UK: Top judge supports Sharia arbitration

Britain's most senior judge declared last night that there was no place for Sharia courts in this country and insisted that all residents were governed by the laws of England and Wales.


The Lord Chief Justice, Lord Phillips of Worth Matravers, told an audience of several hundred at the London Muslim Centre in Whitechapel that those who chose to live in England and Wales had to accept the laws as they found them.


"There is no question of such [Sharia] courts sitting in this country or such sanctions being applied here.


"So far as the law is concerned, those who live in this country are governed by English and Welsh law and subject to the jurisdiction of the English and Welsh courts," he said.

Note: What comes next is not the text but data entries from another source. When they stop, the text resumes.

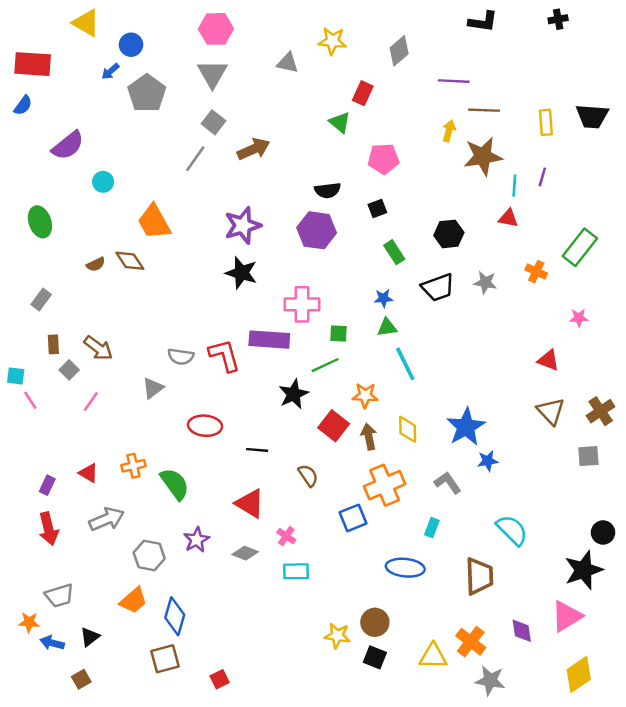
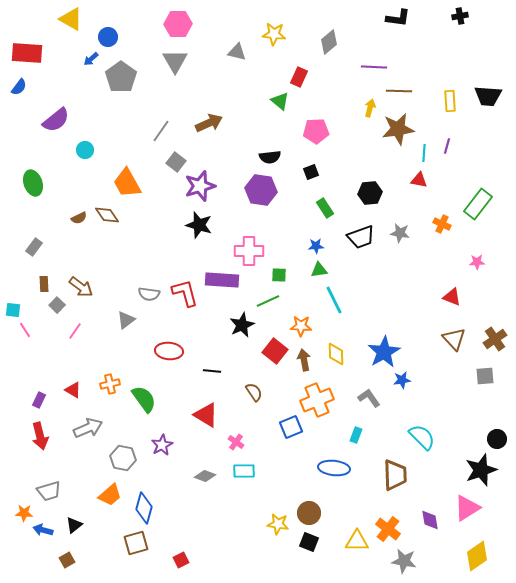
gray square: (214, 122) -> (176, 162), moved
gray diamond: (245, 553) -> (205, 476), moved

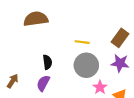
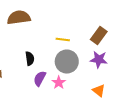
purple semicircle: (43, 83) -> (40, 79), moved
pink star: (100, 87) -> (59, 83), moved

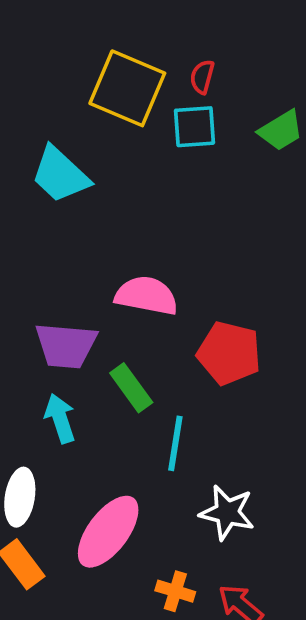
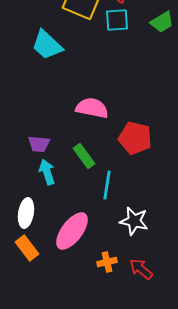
purple trapezoid: (66, 345) -> (39, 144), moved, size x0.7
orange cross: (175, 591) -> (107, 262), turned -30

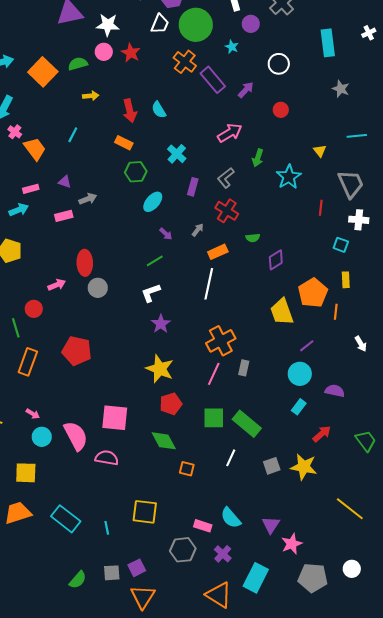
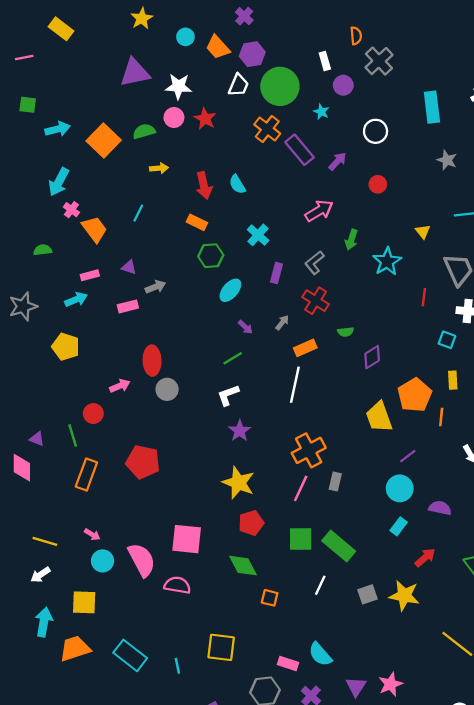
purple triangle: (271, 525) -> (356, 687), moved

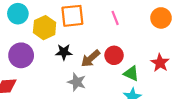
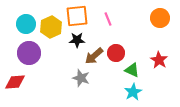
cyan circle: (18, 14) -> (26, 24), moved
pink line: (115, 18) -> (108, 19), moved
black star: (64, 52) -> (77, 40), moved

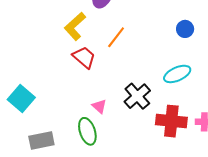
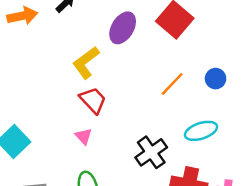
orange line: (116, 37) -> (172, 84), moved
pink triangle: (99, 106) -> (84, 136), moved

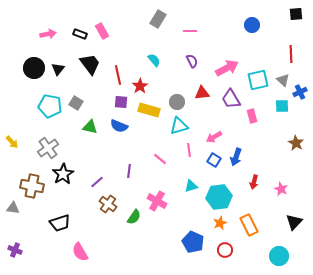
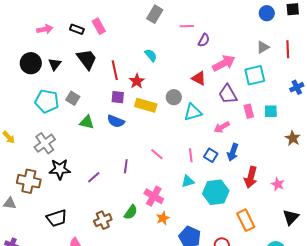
blue circle: (252, 25) -> (267, 13), moved
purple semicircle: (192, 61) -> (204, 40), moved, turned 56
gray triangle: (283, 80) -> (263, 47), moved, turned 48
red triangle: (202, 93) -> (199, 78), moved, turned 35
cyan square: (282, 106) -> (271, 111), moved
cyan triangle: (179, 126) -> (193, 112), moved
pink arrow: (214, 137) -> (222, 127), moved
pink line: (189, 150) -> (191, 155), moved
black star: (63, 174) -> (60, 169), turned 30
red arrow: (254, 182) -> (251, 177), size x1.5
brown cross: (108, 204) -> (103, 220), moved, turned 30
orange star: (220, 223) -> (163, 218), moved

But Lord Phillips, in one of his last speeches before retiring as Lord Chief Justice to become senior law lord in autumn, defended Sharia principles.


A Muslim was free to practise his or her own faith and live his or her life in accordance with those principles, yet not be in conflict with the law.


People's view of Sharia was often coloured by extremists who "invoke it, perversely, to justify terrorist atrocities such as suicide bombing".


It was not Sharia, but sanctions imposed in some Muslim countries - such as flogging, stoning, cutting off hands, or killing - that would conflict with our laws. "There can be no question of such sanctions being applied to or by any Muslim who lives within this jurisdiction," he said.


Muslim men and women were entitled to be treated the same way as all others, but there was another side to that coin.


"Those who come to live in this country and benefit from the rights enjoyed by all who live here also necessarily come under the same obligations that the law imposes on all who live here."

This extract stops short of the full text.